Population-Based Training

Population-based training, or PBT, is a hyperparameter optimization method that trains many models at the same time. Each model has its own weights and hyperparameters. During training, weak models are replaced or modified using information from stronger models.

Grid search, random search, and Bayesian optimization usually treat each trial as a separate run. A configuration is selected before training begins, and it usually stays fixed until the run ends. PBT changes this assumption. Hyperparameters can change while training is already in progress.

This makes PBT useful for hyperparameters whose best values vary over time, such as learning rate, weight decay, dropout, augmentation strength, entropy bonus, or reinforcement learning exploration rate.

The Basic Idea

PBT keeps a population of workers. Each worker trains a model.

A worker has:

Component	Meaning
Weights $\theta_i$	Current model parameters
Hyperparameters $\lambda_i$	Current training settings
Score $s_i$	Current validation or reward metric
Checkpoint	Saved state for replacement

At regular intervals, the population is evaluated. Strong workers are allowed to continue. Weak workers copy weights from stronger workers and then perturb their hyperparameters.

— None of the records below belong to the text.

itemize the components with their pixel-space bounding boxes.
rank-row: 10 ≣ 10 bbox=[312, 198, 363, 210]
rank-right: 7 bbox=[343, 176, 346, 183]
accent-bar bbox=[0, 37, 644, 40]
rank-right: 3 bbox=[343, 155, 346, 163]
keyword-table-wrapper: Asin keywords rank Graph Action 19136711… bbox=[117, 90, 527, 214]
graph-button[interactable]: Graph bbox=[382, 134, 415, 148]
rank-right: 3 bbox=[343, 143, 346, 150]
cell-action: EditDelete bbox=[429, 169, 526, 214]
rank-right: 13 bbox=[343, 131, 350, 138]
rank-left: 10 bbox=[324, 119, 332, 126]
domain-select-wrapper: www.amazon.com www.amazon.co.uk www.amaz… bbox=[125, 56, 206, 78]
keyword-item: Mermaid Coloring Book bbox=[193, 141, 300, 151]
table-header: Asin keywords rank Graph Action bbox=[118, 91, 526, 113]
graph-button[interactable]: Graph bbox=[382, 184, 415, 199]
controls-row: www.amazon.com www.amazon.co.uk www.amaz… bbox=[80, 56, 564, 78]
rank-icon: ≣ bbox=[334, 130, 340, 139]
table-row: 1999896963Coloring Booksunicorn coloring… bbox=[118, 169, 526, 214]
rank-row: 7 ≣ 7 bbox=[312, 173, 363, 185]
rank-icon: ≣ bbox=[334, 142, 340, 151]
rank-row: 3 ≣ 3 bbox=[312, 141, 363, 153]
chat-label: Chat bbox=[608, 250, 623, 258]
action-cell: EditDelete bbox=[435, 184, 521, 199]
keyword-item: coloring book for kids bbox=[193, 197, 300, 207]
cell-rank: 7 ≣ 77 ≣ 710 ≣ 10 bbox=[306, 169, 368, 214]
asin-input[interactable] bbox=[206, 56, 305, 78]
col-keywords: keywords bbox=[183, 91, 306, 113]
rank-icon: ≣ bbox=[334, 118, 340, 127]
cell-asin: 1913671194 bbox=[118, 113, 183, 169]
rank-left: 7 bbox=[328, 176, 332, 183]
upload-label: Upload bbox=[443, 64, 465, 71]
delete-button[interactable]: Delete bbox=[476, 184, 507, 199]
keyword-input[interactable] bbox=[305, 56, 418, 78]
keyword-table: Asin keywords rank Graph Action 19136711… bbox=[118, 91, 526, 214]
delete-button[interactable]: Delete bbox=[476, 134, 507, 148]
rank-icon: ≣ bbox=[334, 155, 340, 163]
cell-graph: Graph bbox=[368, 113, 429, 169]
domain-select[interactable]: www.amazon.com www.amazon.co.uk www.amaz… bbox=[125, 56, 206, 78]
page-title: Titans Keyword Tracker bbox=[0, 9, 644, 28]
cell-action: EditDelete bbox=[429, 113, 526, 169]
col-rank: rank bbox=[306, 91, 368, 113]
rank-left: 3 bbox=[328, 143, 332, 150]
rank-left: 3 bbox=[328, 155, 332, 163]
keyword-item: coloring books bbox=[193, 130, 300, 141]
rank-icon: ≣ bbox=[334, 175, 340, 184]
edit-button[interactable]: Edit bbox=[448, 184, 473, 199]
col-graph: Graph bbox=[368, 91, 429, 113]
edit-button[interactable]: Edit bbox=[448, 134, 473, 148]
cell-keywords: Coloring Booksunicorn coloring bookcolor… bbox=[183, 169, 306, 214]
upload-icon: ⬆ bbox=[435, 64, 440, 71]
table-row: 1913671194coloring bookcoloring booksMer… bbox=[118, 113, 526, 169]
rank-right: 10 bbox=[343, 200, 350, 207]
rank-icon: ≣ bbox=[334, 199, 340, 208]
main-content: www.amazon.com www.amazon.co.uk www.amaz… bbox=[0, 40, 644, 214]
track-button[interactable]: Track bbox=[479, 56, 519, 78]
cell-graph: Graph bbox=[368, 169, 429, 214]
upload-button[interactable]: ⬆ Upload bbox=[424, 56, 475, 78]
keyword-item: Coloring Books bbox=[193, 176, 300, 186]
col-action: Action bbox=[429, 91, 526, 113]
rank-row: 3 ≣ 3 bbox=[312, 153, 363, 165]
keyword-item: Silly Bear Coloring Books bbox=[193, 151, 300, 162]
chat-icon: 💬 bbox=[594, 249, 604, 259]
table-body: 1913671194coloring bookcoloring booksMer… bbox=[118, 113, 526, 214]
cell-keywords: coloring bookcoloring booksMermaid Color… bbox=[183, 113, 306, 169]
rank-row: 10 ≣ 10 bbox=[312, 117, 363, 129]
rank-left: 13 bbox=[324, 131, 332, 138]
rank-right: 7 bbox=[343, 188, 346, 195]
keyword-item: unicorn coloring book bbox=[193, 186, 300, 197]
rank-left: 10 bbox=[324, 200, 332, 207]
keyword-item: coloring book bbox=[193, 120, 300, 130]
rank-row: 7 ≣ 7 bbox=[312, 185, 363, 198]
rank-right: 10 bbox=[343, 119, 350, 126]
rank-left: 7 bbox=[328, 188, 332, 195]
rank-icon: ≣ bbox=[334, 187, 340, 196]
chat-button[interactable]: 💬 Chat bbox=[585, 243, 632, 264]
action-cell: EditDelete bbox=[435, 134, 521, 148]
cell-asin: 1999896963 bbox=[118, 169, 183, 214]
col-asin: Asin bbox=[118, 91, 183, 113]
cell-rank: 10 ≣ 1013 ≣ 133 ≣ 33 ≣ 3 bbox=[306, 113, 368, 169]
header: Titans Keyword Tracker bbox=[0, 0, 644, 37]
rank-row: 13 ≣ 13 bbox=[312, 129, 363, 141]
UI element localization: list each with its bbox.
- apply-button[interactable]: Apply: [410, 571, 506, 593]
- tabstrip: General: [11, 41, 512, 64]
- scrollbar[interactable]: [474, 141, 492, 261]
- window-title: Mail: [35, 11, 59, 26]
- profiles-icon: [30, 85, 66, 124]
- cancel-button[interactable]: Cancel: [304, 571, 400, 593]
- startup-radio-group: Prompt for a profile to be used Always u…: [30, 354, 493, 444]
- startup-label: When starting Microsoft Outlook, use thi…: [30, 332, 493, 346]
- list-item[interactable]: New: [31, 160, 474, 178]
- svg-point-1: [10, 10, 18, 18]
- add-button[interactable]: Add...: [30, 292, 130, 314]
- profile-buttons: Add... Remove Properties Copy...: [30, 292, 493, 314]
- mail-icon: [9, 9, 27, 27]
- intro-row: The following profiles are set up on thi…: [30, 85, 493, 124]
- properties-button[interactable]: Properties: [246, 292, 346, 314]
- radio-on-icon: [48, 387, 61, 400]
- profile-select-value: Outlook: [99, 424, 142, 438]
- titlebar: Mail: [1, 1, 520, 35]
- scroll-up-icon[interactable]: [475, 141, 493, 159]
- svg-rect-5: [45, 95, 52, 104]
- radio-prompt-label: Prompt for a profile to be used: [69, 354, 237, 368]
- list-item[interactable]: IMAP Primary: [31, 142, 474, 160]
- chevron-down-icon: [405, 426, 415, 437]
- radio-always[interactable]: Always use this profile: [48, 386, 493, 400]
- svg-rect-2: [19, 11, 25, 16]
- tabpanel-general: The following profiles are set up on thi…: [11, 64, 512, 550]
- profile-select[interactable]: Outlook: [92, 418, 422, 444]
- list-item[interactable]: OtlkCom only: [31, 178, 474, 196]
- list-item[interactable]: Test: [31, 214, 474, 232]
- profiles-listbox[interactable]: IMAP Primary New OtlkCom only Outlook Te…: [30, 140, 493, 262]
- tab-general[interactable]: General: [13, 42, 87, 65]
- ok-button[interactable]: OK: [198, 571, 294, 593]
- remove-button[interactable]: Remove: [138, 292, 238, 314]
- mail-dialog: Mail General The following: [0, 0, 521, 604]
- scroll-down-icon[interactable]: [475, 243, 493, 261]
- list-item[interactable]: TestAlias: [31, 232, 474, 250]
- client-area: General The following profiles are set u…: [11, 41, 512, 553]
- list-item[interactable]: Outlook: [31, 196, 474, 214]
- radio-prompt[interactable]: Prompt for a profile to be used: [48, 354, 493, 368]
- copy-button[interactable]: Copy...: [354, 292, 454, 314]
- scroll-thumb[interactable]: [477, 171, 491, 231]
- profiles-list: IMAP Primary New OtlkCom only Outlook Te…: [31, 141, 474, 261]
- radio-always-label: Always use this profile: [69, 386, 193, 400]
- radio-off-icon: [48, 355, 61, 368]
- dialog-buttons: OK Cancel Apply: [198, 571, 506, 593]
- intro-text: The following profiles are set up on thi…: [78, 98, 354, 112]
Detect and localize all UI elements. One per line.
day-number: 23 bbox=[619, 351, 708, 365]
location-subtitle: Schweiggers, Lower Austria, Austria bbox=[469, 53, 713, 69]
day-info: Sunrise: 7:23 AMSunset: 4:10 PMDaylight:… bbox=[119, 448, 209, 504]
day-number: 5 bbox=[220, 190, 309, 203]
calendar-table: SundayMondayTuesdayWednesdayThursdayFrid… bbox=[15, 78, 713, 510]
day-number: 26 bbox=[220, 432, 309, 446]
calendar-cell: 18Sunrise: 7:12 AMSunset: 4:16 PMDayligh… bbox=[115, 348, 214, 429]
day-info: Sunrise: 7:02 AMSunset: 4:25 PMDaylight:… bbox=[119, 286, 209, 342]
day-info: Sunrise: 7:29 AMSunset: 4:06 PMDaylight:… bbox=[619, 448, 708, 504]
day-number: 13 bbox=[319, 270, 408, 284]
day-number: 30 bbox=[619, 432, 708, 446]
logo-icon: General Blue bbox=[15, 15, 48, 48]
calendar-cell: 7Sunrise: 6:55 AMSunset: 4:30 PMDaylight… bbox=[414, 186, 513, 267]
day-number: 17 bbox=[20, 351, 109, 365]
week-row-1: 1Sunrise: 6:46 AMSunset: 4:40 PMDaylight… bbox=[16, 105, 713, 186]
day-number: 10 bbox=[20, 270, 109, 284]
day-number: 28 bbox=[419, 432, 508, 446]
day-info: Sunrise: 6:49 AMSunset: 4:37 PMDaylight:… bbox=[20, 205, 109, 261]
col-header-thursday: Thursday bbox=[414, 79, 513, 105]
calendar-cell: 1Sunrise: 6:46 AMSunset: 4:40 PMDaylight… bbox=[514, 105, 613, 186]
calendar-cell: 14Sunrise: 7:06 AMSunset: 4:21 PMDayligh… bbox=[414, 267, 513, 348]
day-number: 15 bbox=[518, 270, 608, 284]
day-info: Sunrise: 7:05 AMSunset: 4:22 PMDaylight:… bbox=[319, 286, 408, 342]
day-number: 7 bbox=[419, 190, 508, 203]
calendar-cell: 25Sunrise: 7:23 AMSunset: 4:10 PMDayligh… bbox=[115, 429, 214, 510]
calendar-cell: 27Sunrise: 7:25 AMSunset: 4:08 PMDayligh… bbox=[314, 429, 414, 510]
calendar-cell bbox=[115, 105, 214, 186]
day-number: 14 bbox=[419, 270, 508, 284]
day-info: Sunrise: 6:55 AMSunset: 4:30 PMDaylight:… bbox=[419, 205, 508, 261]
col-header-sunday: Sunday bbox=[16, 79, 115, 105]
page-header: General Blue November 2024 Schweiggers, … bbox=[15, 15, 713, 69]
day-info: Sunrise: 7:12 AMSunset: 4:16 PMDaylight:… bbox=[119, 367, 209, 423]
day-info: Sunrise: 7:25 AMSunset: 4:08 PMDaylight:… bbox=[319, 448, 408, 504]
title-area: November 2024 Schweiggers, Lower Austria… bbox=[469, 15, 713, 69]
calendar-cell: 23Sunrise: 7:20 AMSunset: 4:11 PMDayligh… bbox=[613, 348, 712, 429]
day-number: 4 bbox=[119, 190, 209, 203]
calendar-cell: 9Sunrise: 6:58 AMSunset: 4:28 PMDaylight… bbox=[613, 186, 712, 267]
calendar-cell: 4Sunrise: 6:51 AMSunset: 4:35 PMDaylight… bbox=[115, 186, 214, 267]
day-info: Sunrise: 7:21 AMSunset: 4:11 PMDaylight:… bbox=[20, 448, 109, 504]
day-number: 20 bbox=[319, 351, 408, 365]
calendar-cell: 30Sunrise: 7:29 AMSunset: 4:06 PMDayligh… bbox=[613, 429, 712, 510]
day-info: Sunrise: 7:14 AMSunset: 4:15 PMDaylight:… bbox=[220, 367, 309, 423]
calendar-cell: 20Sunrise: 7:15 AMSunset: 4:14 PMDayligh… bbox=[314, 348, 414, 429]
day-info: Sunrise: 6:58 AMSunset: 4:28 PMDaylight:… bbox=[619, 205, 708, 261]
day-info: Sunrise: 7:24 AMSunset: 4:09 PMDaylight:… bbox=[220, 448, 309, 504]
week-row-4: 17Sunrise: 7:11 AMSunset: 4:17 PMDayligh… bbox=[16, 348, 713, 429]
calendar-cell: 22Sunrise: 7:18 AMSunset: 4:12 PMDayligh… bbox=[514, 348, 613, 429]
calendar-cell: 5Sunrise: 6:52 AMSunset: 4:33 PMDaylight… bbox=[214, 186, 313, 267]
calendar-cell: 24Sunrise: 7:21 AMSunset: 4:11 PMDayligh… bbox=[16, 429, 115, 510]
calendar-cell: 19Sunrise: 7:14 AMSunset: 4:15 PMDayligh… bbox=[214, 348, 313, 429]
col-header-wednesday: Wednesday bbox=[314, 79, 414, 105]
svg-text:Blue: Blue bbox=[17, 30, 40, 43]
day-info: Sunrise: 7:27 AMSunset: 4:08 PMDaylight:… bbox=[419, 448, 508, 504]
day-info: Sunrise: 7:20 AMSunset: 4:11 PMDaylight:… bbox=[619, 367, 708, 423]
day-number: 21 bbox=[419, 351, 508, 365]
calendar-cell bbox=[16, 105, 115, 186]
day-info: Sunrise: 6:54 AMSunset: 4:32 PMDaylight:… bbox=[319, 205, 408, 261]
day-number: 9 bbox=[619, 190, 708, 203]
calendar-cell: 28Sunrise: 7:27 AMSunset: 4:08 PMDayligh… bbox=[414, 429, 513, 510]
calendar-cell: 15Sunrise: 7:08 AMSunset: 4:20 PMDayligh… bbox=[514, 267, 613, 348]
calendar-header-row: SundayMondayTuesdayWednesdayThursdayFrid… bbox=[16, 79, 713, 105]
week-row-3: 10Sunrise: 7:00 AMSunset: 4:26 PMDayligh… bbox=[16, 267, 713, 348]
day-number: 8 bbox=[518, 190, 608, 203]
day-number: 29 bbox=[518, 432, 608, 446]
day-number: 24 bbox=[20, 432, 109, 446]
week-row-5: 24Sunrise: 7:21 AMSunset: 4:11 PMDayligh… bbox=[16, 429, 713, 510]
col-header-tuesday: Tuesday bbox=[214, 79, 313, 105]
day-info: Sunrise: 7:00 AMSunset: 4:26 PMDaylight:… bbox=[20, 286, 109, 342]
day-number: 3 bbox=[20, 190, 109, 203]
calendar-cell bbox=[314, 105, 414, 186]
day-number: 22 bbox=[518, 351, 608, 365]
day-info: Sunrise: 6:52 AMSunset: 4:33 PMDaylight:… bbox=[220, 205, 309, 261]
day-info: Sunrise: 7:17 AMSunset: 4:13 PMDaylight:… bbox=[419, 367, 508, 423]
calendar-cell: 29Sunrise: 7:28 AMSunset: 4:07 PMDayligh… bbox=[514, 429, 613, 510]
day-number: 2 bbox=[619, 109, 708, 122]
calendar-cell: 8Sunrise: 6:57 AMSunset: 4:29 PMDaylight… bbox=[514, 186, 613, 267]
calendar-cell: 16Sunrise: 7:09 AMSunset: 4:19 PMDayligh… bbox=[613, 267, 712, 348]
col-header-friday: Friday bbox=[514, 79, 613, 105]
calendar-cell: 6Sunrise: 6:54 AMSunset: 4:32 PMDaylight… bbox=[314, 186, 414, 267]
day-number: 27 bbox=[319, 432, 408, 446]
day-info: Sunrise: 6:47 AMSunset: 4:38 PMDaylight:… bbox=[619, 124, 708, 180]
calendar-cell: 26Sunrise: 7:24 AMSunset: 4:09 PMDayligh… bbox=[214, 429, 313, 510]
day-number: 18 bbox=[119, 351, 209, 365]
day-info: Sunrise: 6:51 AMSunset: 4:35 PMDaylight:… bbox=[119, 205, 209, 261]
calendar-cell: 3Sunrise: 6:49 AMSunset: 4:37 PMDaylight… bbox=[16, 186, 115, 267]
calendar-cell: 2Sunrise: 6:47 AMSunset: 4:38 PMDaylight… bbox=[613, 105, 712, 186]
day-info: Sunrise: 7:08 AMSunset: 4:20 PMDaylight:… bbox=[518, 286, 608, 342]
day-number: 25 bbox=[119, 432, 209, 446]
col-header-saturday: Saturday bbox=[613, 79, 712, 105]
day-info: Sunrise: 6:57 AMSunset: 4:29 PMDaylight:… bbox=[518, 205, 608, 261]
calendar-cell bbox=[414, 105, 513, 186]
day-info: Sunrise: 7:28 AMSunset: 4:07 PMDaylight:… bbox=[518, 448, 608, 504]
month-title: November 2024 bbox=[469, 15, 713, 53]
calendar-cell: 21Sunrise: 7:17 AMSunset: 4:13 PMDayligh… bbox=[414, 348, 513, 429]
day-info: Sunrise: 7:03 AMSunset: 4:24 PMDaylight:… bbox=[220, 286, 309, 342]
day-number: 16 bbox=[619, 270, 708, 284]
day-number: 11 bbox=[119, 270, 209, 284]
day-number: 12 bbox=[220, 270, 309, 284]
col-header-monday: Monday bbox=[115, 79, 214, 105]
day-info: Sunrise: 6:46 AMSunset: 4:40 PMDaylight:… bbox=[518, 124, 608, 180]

The algorithm alternates between two phases:

Phase	Purpose
Explore	Modify hyperparameters
Exploit	Copy from better-performing workers

This creates an evolutionary process over both model states and hyperparameters.

Why PBT Is Different

In ordinary hyperparameter search, each trial trains from scratch. If a trial starts with a poor learning rate, the entire run may be wasted.

PBT can recover from poor choices. A weak worker may copy a better checkpoint and continue training with modified hyperparameters.

This means PBT searches over schedules, not just fixed values. For example, instead of choosing one learning rate for all training, PBT may discover that a high learning rate works early and a low learning rate works later.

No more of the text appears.